Fino a che punto Armstrong abbia deciso di giocare al re nudo lo scopriremo presto, ma personalmente di lui tendo a fidarmi, perché il meno che si possa dire è che sa quello che fa. Se non credete a me, credete a Jeremy Strong, quando ricorda di averlo avvicinato, nelle fasi iniziali della lavorazione, e di avergli chiesto se avesse cinque minuti per approfondire certe sfumature di Kendall. Vai pure a fare la pausa pranzo, pare gli abbia risposto l’altro, arrampicandosi nel vano di una finestra.

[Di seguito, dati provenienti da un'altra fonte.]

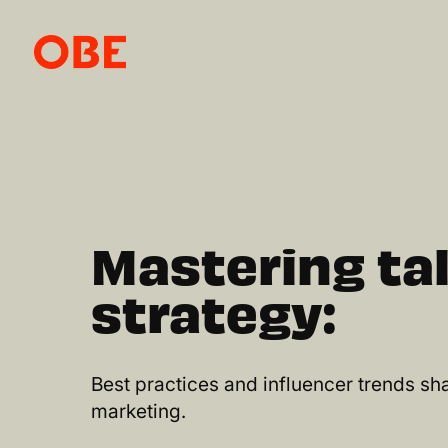
Mastering ta
strategy:
Best practices and influencer trends sha
marketing.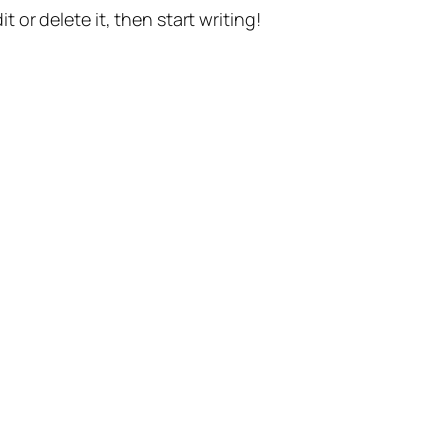
t or delete it, then start writing!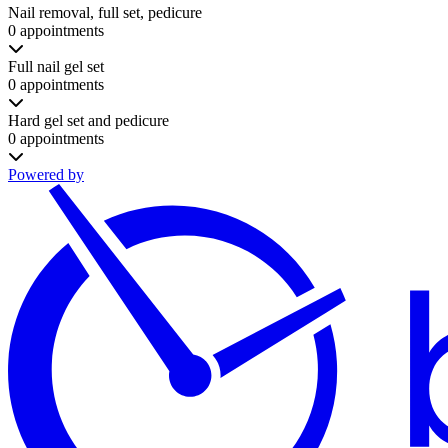
Nail removal, full set, pedicure
0 appointments
Full nail gel set
0 appointments
Hard gel set and pedicure
0 appointments
Powered by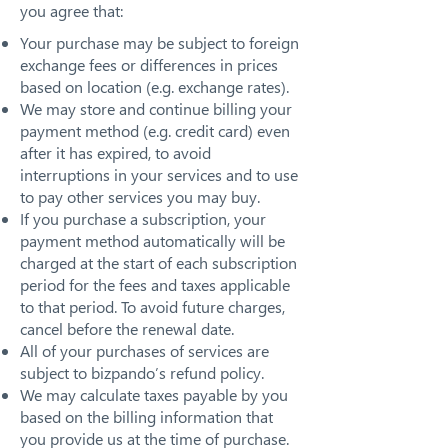
you agree that:
Your purchase may be subject to foreign
exchange fees or differences in prices
based on location (e.g. exchange rates).
We may store and continue billing your
payment method (e.g. credit card) even
after it has expired, to avoid
interruptions in your services and to use
to pay other services you may buy.
If you purchase a subscription, your
payment method automatically will be
charged at the start of each subscription
period for the fees and taxes applicable
to that period. To avoid future charges,
cancel before the renewal date.
All of your purchases of services are
subject to bizpando’s refund policy.
We may calculate taxes payable by you
based on the billing information that
you provide us at the time of purchase.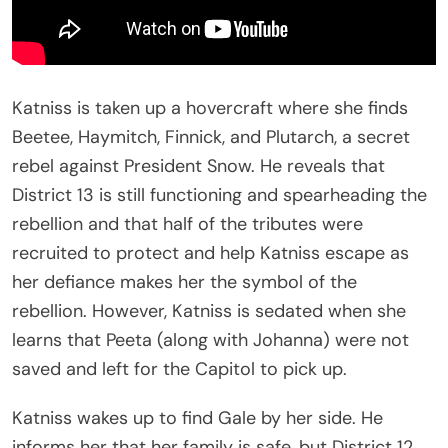
Katniss is taken up a hovercraft where she finds
Beetee, Haymitch, Finnick, and Plutarch, a secret
rebel against President Snow. He reveals that
District 13 is still functioning and spearheading the
rebellion and that half of the tributes were
recruited to protect and help Katniss escape as
her defiance makes her the symbol of the
rebellion. However, Katniss is sedated when she
learns that Peeta (along with Johanna) were not
saved and left for the Capitol to pick up.
Katniss wakes up to find Gale by her side. He
informs her that her family is safe, but District 12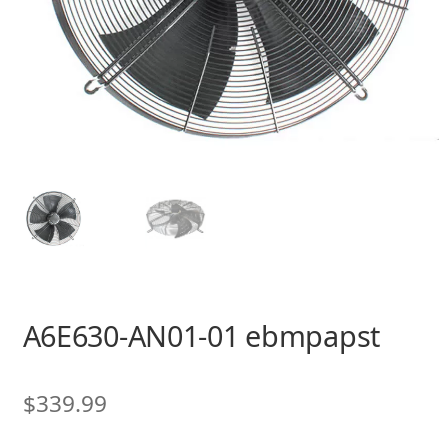
A6E630-AN01-01 ebmpapst
$
339.99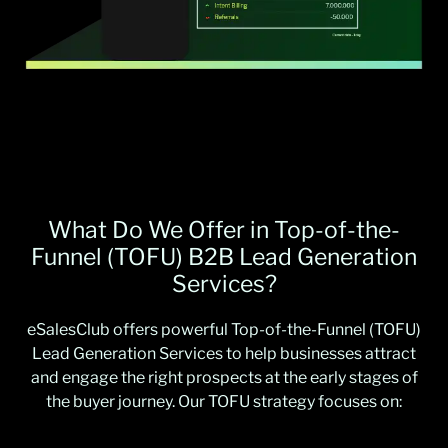
What Do We Offer in Top-of-the-
Funnel (TOFU) B2B Lead Generation
Services?
eSalesClub offers powerful Top-of-the-Funnel (TOFU)
Lead Generation Services to help businesses attract
and engage the right prospects at the early stages of
the buyer journey. Our TOFU strategy focuses on: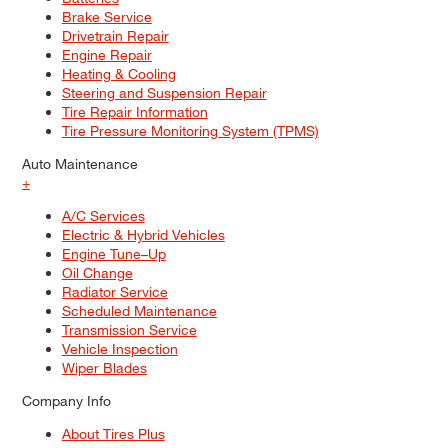
Brake Service
Drivetrain Repair
Engine Repair
Heating & Cooling
Steering and Suspension Repair
Tire Repair Information
Tire Pressure Monitoring System (TPMS)
Auto Maintenance
+
A/C Services
Electric & Hybrid Vehicles
Engine Tune–Up
Oil Change
Radiator Service
Scheduled Maintenance
Transmission Service
Vehicle Inspection
Wiper Blades
Company Info
About Tires Plus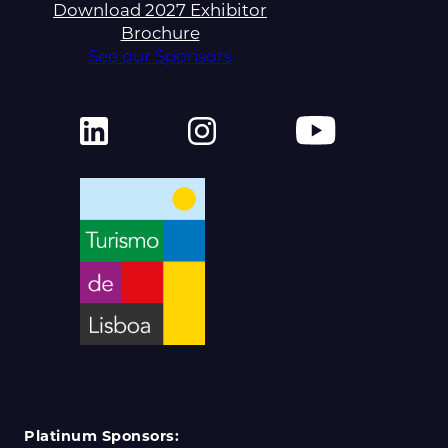
Download 2027 Exhibitor
Brochure
See our Sponsors
Platinum Sponsors: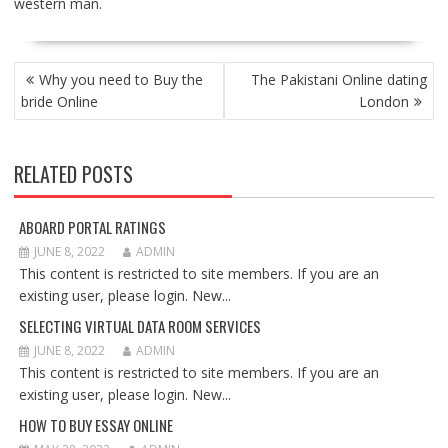
western man.
POST
Why you need to Buy the
The Pakistani Online dating
NAVIGATION
bride Online
London
RELATED POSTS
ABOARD PORTAL RATINGS
JUNE 8, 2022
ADMIN
This content is restricted to site members. If you are an
existing user, please login. New...
SELECTING VIRTUAL DATA ROOM SERVICES
JUNE 8, 2022
ADMIN
This content is restricted to site members. If you are an
existing user, please login. New...
HOW TO BUY ESSAY ONLINE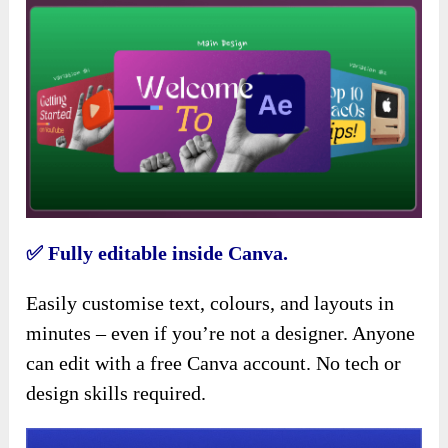
✅
Fully editable inside Canva.
Easily customise text, colours, and layouts in
minutes – even if you’re not a designer. Anyone
can edit with a free Canva account. No tech or
design skills required.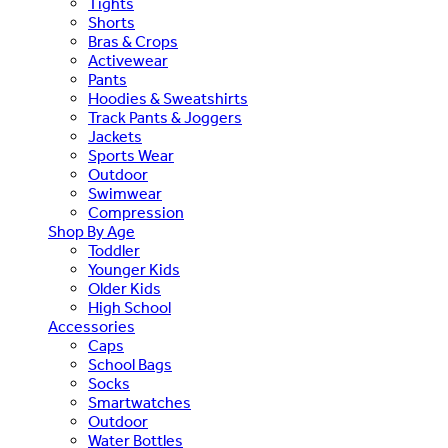
Tights
Shorts
Bras & Crops
Activewear
Pants
Hoodies & Sweatshirts
Track Pants & Joggers
Jackets
Sports Wear
Outdoor
Swimwear
Compression
Shop By Age
Toddler
Younger Kids
Older Kids
High School
Accessories
Caps
School Bags
Socks
Smartwatches
Outdoor
Water Bottles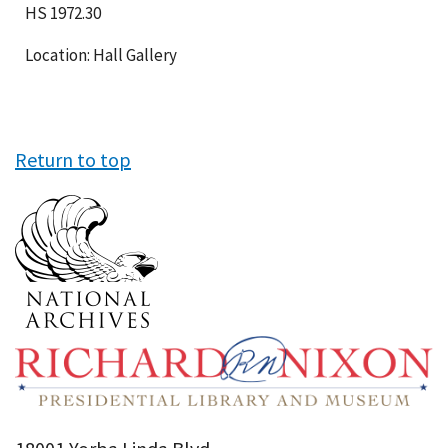
HS 1972.30
Location: Hall Gallery
Return to top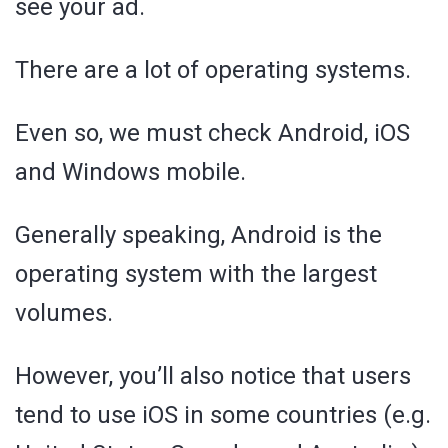
see your ad.
There are a lot of operating systems.
Even so, we must check Android, iOS
and Windows mobile.
Generally speaking, Android is the
operating system with the largest
volumes.
However, you’ll also notice that users
tend to use iOS in some countries (e.g.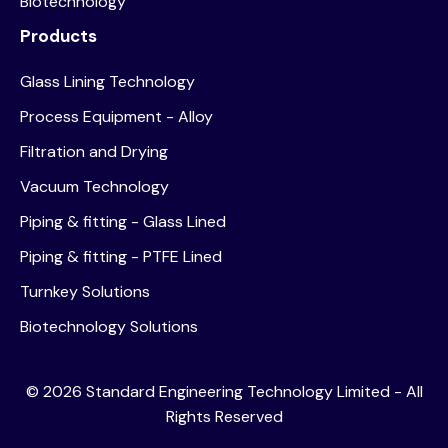
Biotechnology
Products
Glass Lining Technology
Process Equipment - Alloy
Filtration and Drying
Vacuum Technology
Piping & fitting - Glass Lined
Piping & fitting - PTFE Lined
Turnkey Solutions
Biotechnology Solutions
©
2026
Standard Engineering Technology Limited - All
Rights Reserved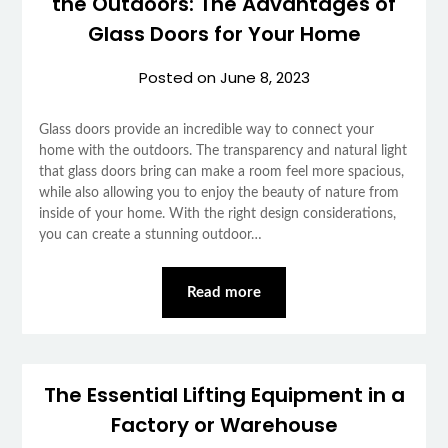
the Outdoors: The Advantages of
Glass Doors for Your Home
Posted on
June 8, 2023
Glass doors provide an incredible way to connect your
home with the outdoors. The transparency and natural light
that glass doors bring can make a room feel more spacious,
while also allowing you to enjoy the beauty of nature from
inside of your home. With the right design considerations,
you can create a stunning outdoor…
Read more
The Essential Lifting Equipment in a
Factory or Warehouse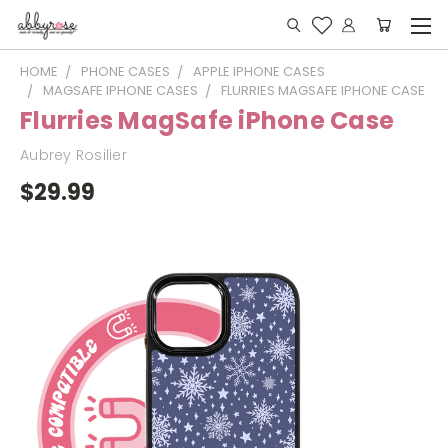
HOME
PHONE CASES
APPLE IPHONE CASES
MAGSAFE IPHONE CASES
FLURRIES MAGSAFE IPHONE CASE
Flurries MagSafe iPhone Case
Aubrey Rosilier
$29.99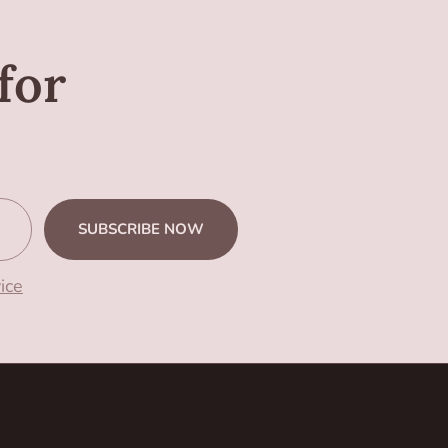
for
SUBSCRIBE NOW
ice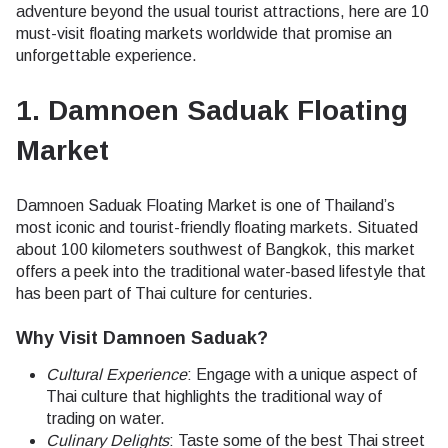
adventure beyond the usual tourist attractions, here are 10
must-visit floating markets worldwide that promise an
unforgettable experience.
1. Damnoen Saduak Floating
Market
Damnoen Saduak Floating Market is one of Thailand’s
most iconic and tourist-friendly floating markets. Situated
about 100 kilometers southwest of Bangkok, this market
offers a peek into the traditional water-based lifestyle that
has been part of Thai culture for centuries.
Why Visit Damnoen Saduak?
Cultural Experience
: Engage with a unique aspect of
Thai culture that highlights the traditional way of
trading on water.
Culinary Delights
: Taste some of the best Thai street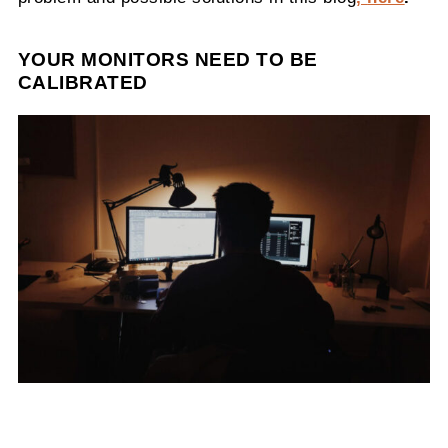
YOUR MONITORS NEED TO BE
CALIBRATED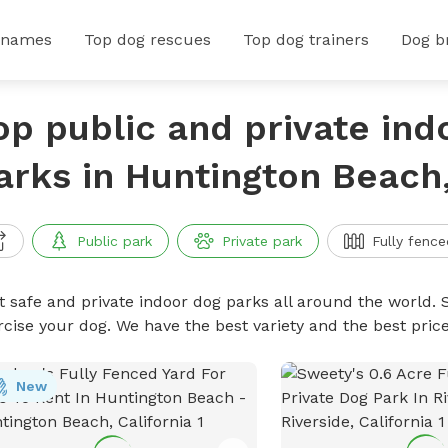
 names
Top dog rescues
Top dog trainers
Dog b
op public and private ind
arks in Huntington Beach,
Public park
Private park
Fully fence
t safe and private indoor dog parks all around the world. S
rcise your dog. We have the best variety and the best pri
New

Venti minuti dopo, Strong sostiene di aver ricevuto una mail intitolata Meditazioni alla finestra, che conteneva una lunga scena di Ken, a sei anni, in visita agli uffici del padre. Non è entrata nel copione, conclude Strong, ma nella mia testa sì – e non se n’è più andata.

Comunque non resta che aspettare, e/o inveire contro gli strascichi anni Sessanta dei palinsesti – essendo passati i bei tempi della Freccia nera, magari si potrebbe anche piantarla di mettere in onda una puntata alla settimana, non fosse perché costituisce istigazione alla pirateria. Per rendersi la vita meno semplice, comunque, pare che Armstrong si sia messo sulla strada due intralci mica da niente. Il primo è l’entrata in scena di un paio di figuri della Silicon Valley interessati a Waystar – uno dei quali, interpretato da Alexander Skarsgård, sarebbe addirittura ricalcato su Peter Thiel. Tutto sommato è presumibile Armstrong se la cavi, visto come dal modello di Murdoch ha ricavato Logan Roy. Piuttosto uno trema al pensiero del secondo azzardo. Non so in quale misura (e non ho controllato temendo gli spoiler), ma una parte significativa della stagione è infatti ambientata negli stessi luoghi appena costati la reputazione a Ridley Scott – Firenze e la Val d’Orcia. Se Armstrong esce indenne anche da lì, in compenso, è fatta.